**** Records supplied
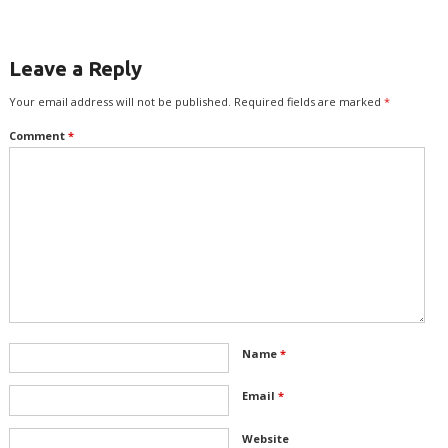
Leave a Reply
Your email address will not be published.
Required fields are marked
*
Comment
*
Name
*
Email
*
Website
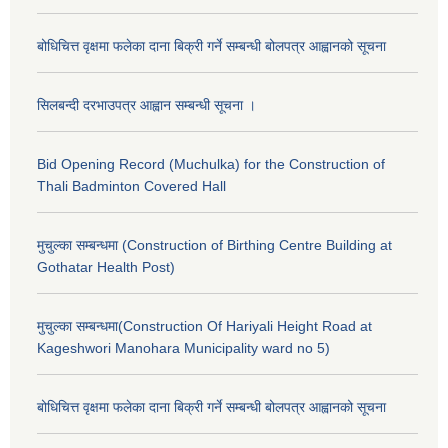
बोधिचित्त वृक्षमा फलेका दाना बिक्री गर्ने सम्बन्धी बोलपत्र आह्वानको सूचना
सिलबन्दी दरभाउपत्र आह्वान सम्बन्धी सूचना ।
Bid Opening Record (Muchulka) for the Construction of
Thali Badminton Covered Hall
मुचुल्का सम्बन्धमा (Construction of Birthing Centre Building at
Gothatar Health Post)
मुचुल्का सम्बन्धमा(Construction Of Hariyali Height Road at
Kageshwori Manohara Municipality ward no 5)
बोधिचित्त वृक्षमा फलेका दाना बिक्री गर्ने सम्बन्धी बोलपत्र आह्वानको सूचना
********
- Exercise
If a line in the entries holds the string "Construction", copy it.

- Response to this task
Bid Opening Record (Muchulka) for the Construction of
मुचुल्का सम्बन्धमा (Construction of Birthing Centre Building at
मुचुल्का सम्बन्धमा(Construction Of Hariyali Height Road at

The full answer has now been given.